For our project, we are implementing an EMG sensor which sends an analog signal our MCU. A threshold voltage was set so when the voltage generated by the bicep goes over this value for a certain amount of time the motor is activated. Since we need to move the arm up and down intervals were assigned. The longer interval will make the arm move down, and the short interval will make it move up.
To test the feasibility of implementing this type of control for our project we needed to see the different values the sensor outputs in the different patterns of motion in the arm (bicep and forearm).

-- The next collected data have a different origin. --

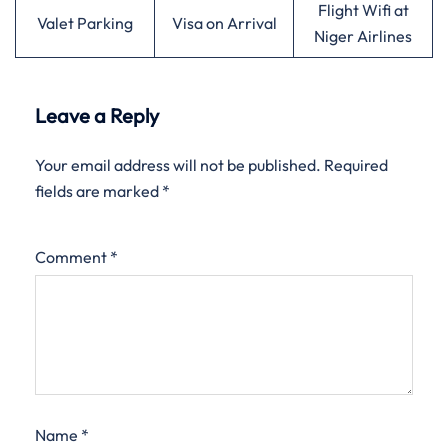
Flight Wifi at
Valet Parking
Visa on Arrival
Niger Airlines
Leave a Reply
Your email address will not be published.
Required
fields are marked
*
Comment
*
Name
*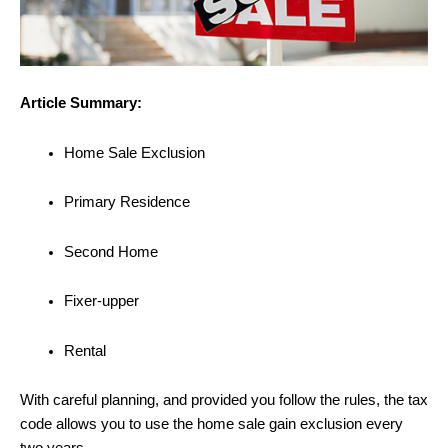
Article Summary:
Home Sale Exclusion
Primary Residence
Second Home
Fixer-upper
Rental
With careful planning, and provided you follow the rules, the tax
code allows you to use the home sale gain exclusion every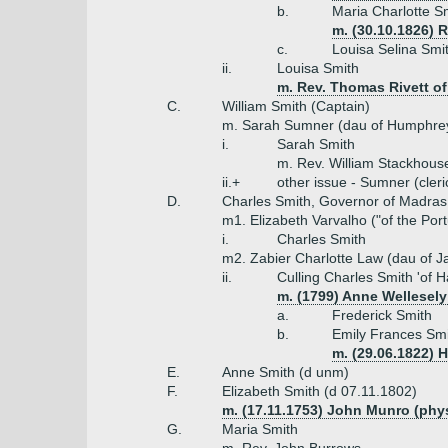
b.
Maria Charlotte S
m. (30.10.1826) R
c.
Louisa Selina Smi
ii.
Louisa Smith
m. Rev. Thomas Rivett of
C.
William Smith (Captain)
m. Sarah Sumner (dau of Humphre
i.
Sarah Smith
m. Rev. William Stackhous
ii.+
other issue - Sumner (cleri
D.
Charles Smith, Governor of Madras
m1. Elizabeth Varvalho ("of the Por
i.
Charles Smith
m2. Zabier Charlotte Law (dau of J
ii.
Culling Charles Smith 'of 
m. (1799) Anne Wellesely
a.
Frederick Smith
b.
Emily Frances Smi
m. (29.06.1822) 
E.
Anne Smith (d unm)
F.
Elizabeth Smith (d 07.11.1802)
m. (17.11.1753) John Munro (phy
G.
Maria Smith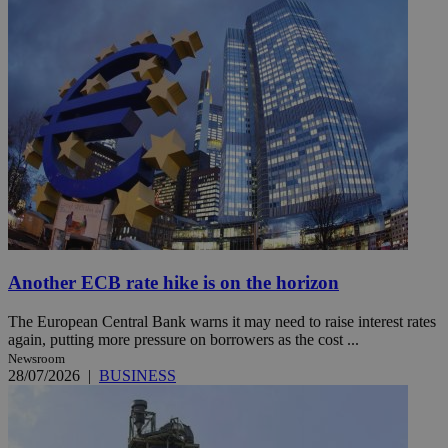
Another ECB rate hike is on the horizon
The European Central Bank warns it may need to raise interest rates
again, putting more pressure on borrowers as the cost ...
Newsroom
28/07/2026
|
BUSINESS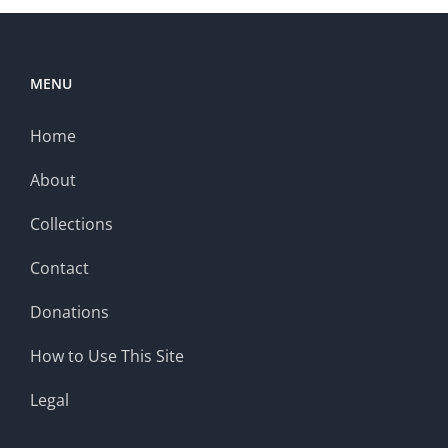
MENU
Home
About
Collections
Contact
Donations
How to Use This Site
Legal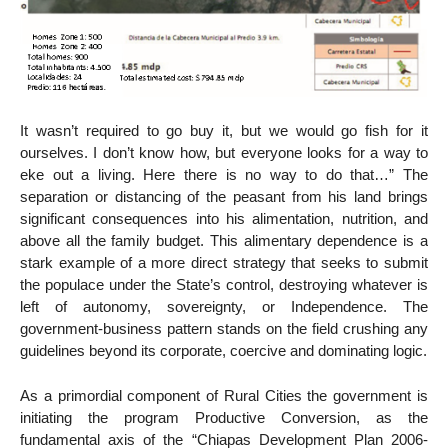
It wasn’t required to go buy it, but we would go fish for it
ourselves. I don’t know how, but everyone looks for a way to
eke out a living. Here there is no way to do that…” The
separation or distancing of the peasant from his land brings
significant consequences into his alimentation, nutrition, and
above all the family budget. This alimentary dependence is a
stark example of a more direct strategy that seeks to submit
the populace under the State’s control, destroying whatever is
left of autonomy, sovereignty, or Independence. The
government-business pattern stands on the field crushing any
guidelines beyond its corporate, coercive and dominating logic.
As a primordial component of Rural Cities the government is
initiating the program Productive Conversion, as the
fundamental axis of the “Chiapas Development Plan 2006-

We were not sure if flexing or tensioning the arm were more effective for achieving our threshold, and we wanted to make sure that one wouldn’t interrupt the movement of the other unintended. Our test shows the output of the sensor in four different patterns of moving and tensioning the bicep.
Luis wore the EMG sensor, and we use the built-in Serial sample from the Arduino IDE to read the analog values from the EMG.
We performed different motions with the arm to see which could get a stable high-signal for long enough, and also that I couldn’t be interrupted easily by other unintentional movements when lifting the arm.
Figure 1 shows four different actions that show significantly different outputs that could be implemented in the code when programming the sensor. The four action in chronological order are: relaxed arm, tensioned arm, lifted arm, and tensioned and lifted arm.
From the test, we concluded that tensioning and lifting the arm outputs a relatively large signal (compared to the other motions), and the signal is stable as long as we can keep the arm lifted and tensioned. Later on we discovered that twisting the arm also helps outputs a high signal, so in case up-and-down-movement is restricted we can always try twisting the arm.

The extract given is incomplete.